** What you need to do **
Please retype every entry, keeping each one exactly as written.

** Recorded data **
━━━━

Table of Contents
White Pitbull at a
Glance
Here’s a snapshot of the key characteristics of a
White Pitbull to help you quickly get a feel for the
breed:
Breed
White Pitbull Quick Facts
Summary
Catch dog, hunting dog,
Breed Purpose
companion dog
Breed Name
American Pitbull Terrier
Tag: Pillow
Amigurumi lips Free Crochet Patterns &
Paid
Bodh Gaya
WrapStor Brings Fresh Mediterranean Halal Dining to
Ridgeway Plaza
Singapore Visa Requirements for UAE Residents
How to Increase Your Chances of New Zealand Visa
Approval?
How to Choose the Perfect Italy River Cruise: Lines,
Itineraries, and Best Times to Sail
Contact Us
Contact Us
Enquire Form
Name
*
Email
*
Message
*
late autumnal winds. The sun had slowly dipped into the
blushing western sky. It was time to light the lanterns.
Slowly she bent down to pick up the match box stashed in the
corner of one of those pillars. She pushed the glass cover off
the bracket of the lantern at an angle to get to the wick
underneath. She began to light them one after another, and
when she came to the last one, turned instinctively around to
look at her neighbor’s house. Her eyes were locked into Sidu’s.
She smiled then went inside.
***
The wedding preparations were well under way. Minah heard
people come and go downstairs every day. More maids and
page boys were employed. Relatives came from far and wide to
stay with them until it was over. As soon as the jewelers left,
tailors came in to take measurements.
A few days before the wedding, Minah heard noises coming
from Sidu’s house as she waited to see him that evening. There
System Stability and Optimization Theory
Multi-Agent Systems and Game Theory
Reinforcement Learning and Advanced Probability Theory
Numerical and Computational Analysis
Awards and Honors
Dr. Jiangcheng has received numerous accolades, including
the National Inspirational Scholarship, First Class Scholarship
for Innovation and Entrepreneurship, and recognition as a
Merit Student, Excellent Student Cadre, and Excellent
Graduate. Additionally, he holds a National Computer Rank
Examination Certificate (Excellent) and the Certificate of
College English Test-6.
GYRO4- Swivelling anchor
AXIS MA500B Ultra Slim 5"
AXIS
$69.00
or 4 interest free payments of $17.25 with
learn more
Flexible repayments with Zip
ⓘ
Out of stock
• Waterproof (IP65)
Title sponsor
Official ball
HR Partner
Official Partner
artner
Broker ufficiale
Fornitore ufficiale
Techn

━━━━

** Result **
Table of Contents
White Pitbull at a
Glance
Here’s a snapshot of the key characteristics of a
White Pitbull to help you quickly get a feel for the
breed:
Breed
White Pitbull Quick Facts
Summary
Catch dog, hunting dog,
Breed Purpose
companion dog
Breed Name
American Pitbull Terrier
Tag: Pillow
Amigurumi lips Free Crochet Patterns &
Paid
Bodh Gaya
WrapStor Brings Fresh Mediterranean Halal Dining to
Ridgeway Plaza
Singapore Visa Requirements for UAE Residents
How to Increase Your Chances of New Zealand Visa
Approval?
How to Choose the Perfect Italy River Cruise: Lines,
Itineraries, and Best Times to Sail
Contact Us
Contact Us
Enquire Form
Name
*
Email
*
Message
*
late autumnal winds. The sun had slowly dipped into the
blushing western sky. It was time to light the lanterns.
Slowly she bent down to pick up the match box stashed in the
corner of one of those pillars. She pushed the glass cover off
the bracket of the lantern at an angle to get to the wick
underneath. She began to light them one after another, and
when she came to the last one, turned instinctively around to
look at her neighbor’s house. Her eyes were locked into Sidu’s.
She smiled then went inside.
***
The wedding preparations were well under way. Minah heard
people come and go downstairs every day. More maids and
page boys were employed. Relatives came from far and wide to
stay with them until it was over. As soon as the jewelers left,
tailors came in to take measurements.
A few days before the wedding, Minah heard noises coming
from Sidu’s house as she waited to see him that evening. There
System Stability and Optimization Theory
Multi-Agent Systems and Game Theory
Reinforcement Learning and Advanced Probability Theory
Numerical and Computational Analysis
Awards and Honors
Dr. Jiangcheng has received numerous accolades, including
the National Inspirational Scholarship, First Class Scholarship
for Innovation and Entrepreneurship, and recognition as a
Merit Student, Excellent Student Cadre, and Excellent
Graduate. Additionally, he holds a National Computer Rank
Examination Certificate (Excellent) and the Certificate of
College English Test-6.
GYRO4- Swivelling anchor
AXIS MA500B Ultra Slim 5"
AXIS
$69.00
or 4 interest free payments of $17.25 with
learn more
Flexible repayments with Zip
ⓘ
Out of stock
• Waterproof (IP65)
Title sponsor
Official ball
HR Partner
Official Partner
artner
Broker ufficiale
Fornitore ufficiale
Techn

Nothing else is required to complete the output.